An ask HN post recieves an average of 14.04 comments.
A show HN post recieves an average of 10.32 comments.


Ask posts recieve more comments than show posts. This might be because the community is more receptive to people who are willing to post questions, or the questions in ask posts allow for more discussion. We'll look more at ask posts since they recieve more comments on average.

## Amount of Ask Posts and Comments by Hour Created

Now we'll see if ask posts created at a certain time will recieve more comments. For each hour of the day, we'll count the number of ask posts created and their comments.

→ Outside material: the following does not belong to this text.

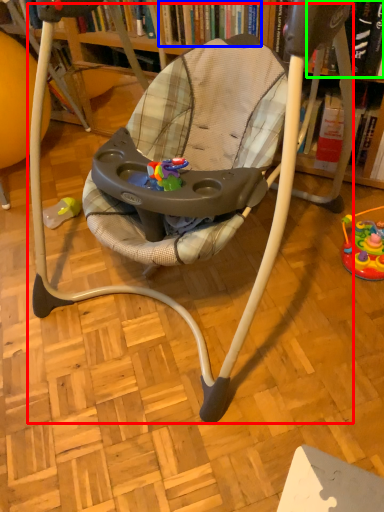 Question: Which object is the closest to the baby carriage (highlighted by a red box)? Choose among these: book (highlighted by a blue box) or book (highlighted by a green box).

Choices:
 (A) book
 (B) book

Answer: (A)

Then we'll calculate the average number of comments ask posts recieve by the hour they were created.

In [35]:
# number of ask posts created and number of comments
import datetime as dt
result_list = []

for row in ask_posts:
    created_at = row[6]
    num_comments = int(row[4])
    result_list.append([created_at, num_comments])

counts_by_hour = {}
comments_by_hour = {}

for row in result_list:
    date = row[0]
    hour_min = dt.datetime.strptime(date, "%m/%d/%Y %H:%M")
    just_hour = hour_min.strftime("%H")
    if just_hour not in counts_by_hour:
        counts_by_hour[just_hour] = 1
        comments_by_hour[just_hour] = row[1]
    else:
        counts_by_hour[just_hour] += 1
        comments_by_hour[just_hour] += row[1]

In [36]:
# getting the average number of 
# comments for ask posts by hour

avg_by_hour = []

for hour in counts_by_hour:
    avg_by_hour.append([hour, comments_by_hour[hour] / counts_by_hour[hour]])

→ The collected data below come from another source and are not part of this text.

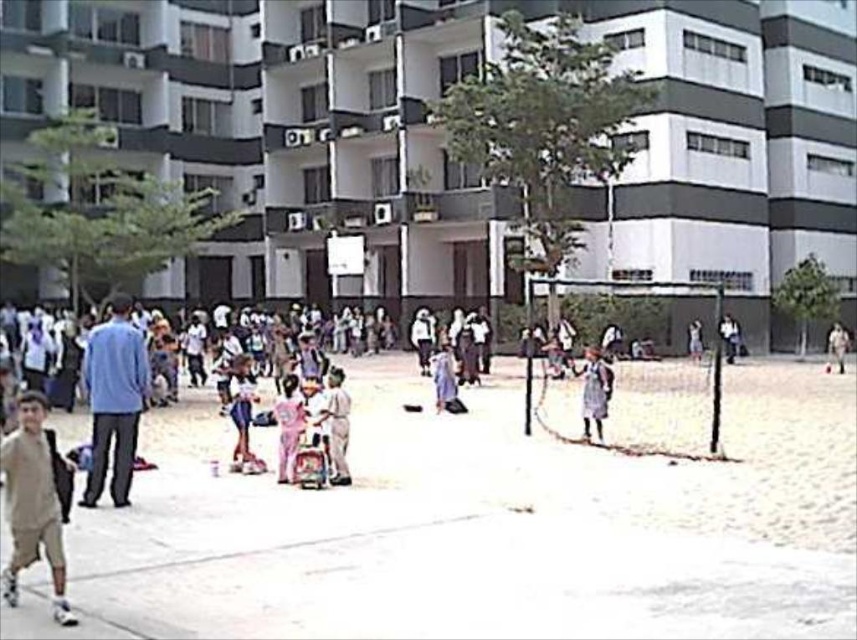 Question: Which object appears farthest from the camera in this image?

Choices:
 (A) light gray concrete pavement at center
 (B) blue cotton shirt at left
 (C) pink fabric dress at center
 (D) white matte person at center-right

Answer: (D)

Question: Which point is farther from the camera taking this photo?

Choices:
 (A) (586, 433)
 (B) (100, 397)

Answer: (A)

Question: Is light gray concrete pavement at center above light brown fabric dress at center?

Choices:
 (A) no
 (B) yes

Answer: (A)

Question: Which point is closer to the camera?

Choices:
 (A) (333, 458)
 (B) (598, 385)
 (C) (94, 497)

Answer: (C)

Question: Is light gray concrete pavement at center smaller than light brown fabric dress at center?

Choices:
 (A) no
 (B) yes

Answer: (A)

Question: Is light pink fabric dress at center closer to the viewer compared to white matte person at center-right?

Choices:
 (A) no
 (B) yes

Answer: (B)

print(f"Average Number of Comments per Post for Each Hour: {avg_by_hour}")

Average Number of Comments per Post for Each Hour: [['09', 5.5777777777777775], ['13', 14.741176470588234], ['10', 13.440677966101696], ['14', 13.233644859813085], ['16', 16.796296296296298], ['23', 7.985294117647059], ['12', 9.41095890410959], ['17', 11.46], ['15', 38.5948275862069], ['21', 16.009174311926607], ['20', 21.525], ['02', 23.810344827586206], ['18', 13.20183486238532], ['03', 7.796296296296297], ['05', 10.08695652173913], ['19', 10.8], ['01', 11.383333333333333], ['22', 6.746478873239437], ['08', 10.25], ['04', 7.170212765957447], ['00', 8.127272727272727], ['06', 9.022727272727273], ['07', 7.852941176470588], ['11', 11.051724137931034]]


## Top 5 Hours for Posting

To make it easier to indentify the hours with the highest number of average comments, will sort the list of lists.

In [37]:
swap_avg_by_hour = []

for row in avg_by_hour:
    swap_avg_by_hour.append([row[1], row[0]])

print(f"Hour and Average Swapped: {swap_avg_by_hour}")

sorted_swap = sorted(swap_avg_by_hour, reverse=True)

Hour and Average Swapped: [[5.5777777777777775, '09'], [14.741176470588234, '13'], [13.440677966101696, '10'], [13.233644859813085, '14'], [16.796296296296298, '16'], [7.985294117647059, '23'], [9.41095890410959, '12'], [11.46, '17'], [38.5948275862069, '15'], [16.009174311926607, '21'], [21.525, '20'], [23.810344827586206, '02'], [13.20183486238532, '18'], [7.796296296296297, '03'], [10.08695652173913, '05'], [10.8, '19'], [11.383333333333333, '01'], [6.746478873239437, '22'], [10.25, '08'], [7.170212765957447, '04'], [8.127272727272727, '00'], [9.022727272727273, '06'], [7.852941176470588, '07'], [11.051724137931034, '11']]


In [38]:
print("Top 5 Hours for Ask Posts Comments: ")

for row in sorted_swap[:5]:
    hour = row[1]
    hour_format = dt.datetime.strptime(hour, "%H")
    hour = hour_format.strftime("%H:%M")
    print(f"{hour}: {row[0]:.2f} average comments per post")

Top 5 Hours for Ask Posts Comments: 
15:00: 38.59 average comments per post
02:00: 23.81 average comments per post
20:00: 21.52 average comments per post
16:00: 16.80 average comments per post
21:00: 16.01 average comments per post


To receive the most comments, I should post at 3PM. 2AM, although the runner up time, is too late for posting. Posting at 8PM would be better, as it's not too late, and I'd still recieve a similar amount to 2AM.